Someone, just the one, was caught offside but our whole team was red carded.
But enough of that ... I'm over it.
A week before I saw the magpies (the feathered and trouserless ones) I watched as a beautiful native pigeon soared magnificently down a tree-accompanied street up near McLean Park (where the shield match was going to take place so yeah ... another weird connection?)
I hadn't seen a great native pigeon in the city since one actually perched up in our silver birch tree about a decade back.
While the great pigeons are hard to spot in the land of urbanity it seems the tui, the dear parson bird, has become more comfortable and familiar with this part of the land.

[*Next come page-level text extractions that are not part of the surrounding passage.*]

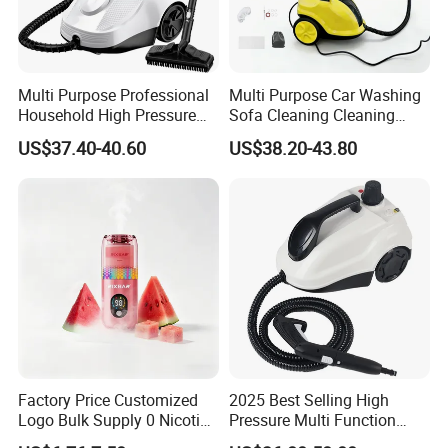
Multi Purpose Professional
Multi Purpose Car Washing
Household High Pressure
Sofa Cleaning Cleaning
and Temperature Steam
High Pressure Steam
US$37.40-40.60
US$38.20-43.80
Cleaner (SW618-D)
Cleaner
Factory Price Customized
2025 Best Selling High
Logo Bulk Supply 0 Nicotine
Pressure Multi Function
Mullein Lavender Melatonin
Household Electric Steam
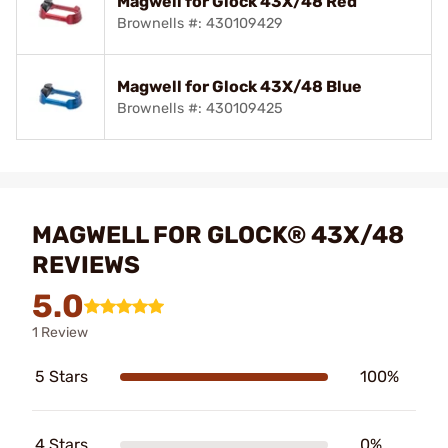
Magwell for Glock 43X/48 Red
Brownells #: 430109429
Magwell for Glock 43X/48 Blue
Brownells #: 430109425
MAGWELL FOR GLOCK® 43X/48
REVIEWS
5.0
1 Review
5 Stars
100%
4 Stars
0%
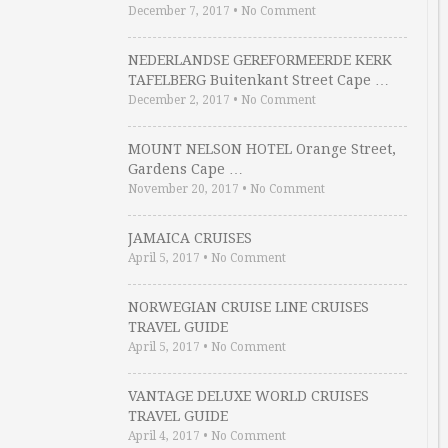
December 7, 2017
•
No Comment
NEDERLANDSE GEREFORMEERDE KERK
TAFELBERG Buitenkant Street Cape …
December 2, 2017
•
No Comment
MOUNT NELSON HOTEL Orange Street,
Gardens Cape …
November 20, 2017
•
No Comment
JAMAICA CRUISES
April 5, 2017
•
No Comment
NORWEGIAN CRUISE LINE CRUISES
TRAVEL GUIDE
April 5, 2017
•
No Comment
VANTAGE DELUXE WORLD CRUISES
TRAVEL GUIDE
April 4, 2017
•
No Comment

We see them two or three times a week now in the neighbouring trees ... where they show off their vocal abilities so sharply I occasionally end up applauding ... and yep, they fly off.
I remember one of the grandkids remarking they had seen a bird with a white bib on and that it "barked like a dog".
I bewildered them by saying we had a tui in the small tree down the back and it had been nesting there for about a fortnight.
"That's what happens when you throw empty cans into the air," I jested ... to a rightly blank response.
So here we are, in the early stages of spring, despite the temperatures telling us otherwise, and the birdies are getting louder.
For they are seeking partnerships, and seeking clumps of dried grass, straw, shredded string and cloth to join the building trade.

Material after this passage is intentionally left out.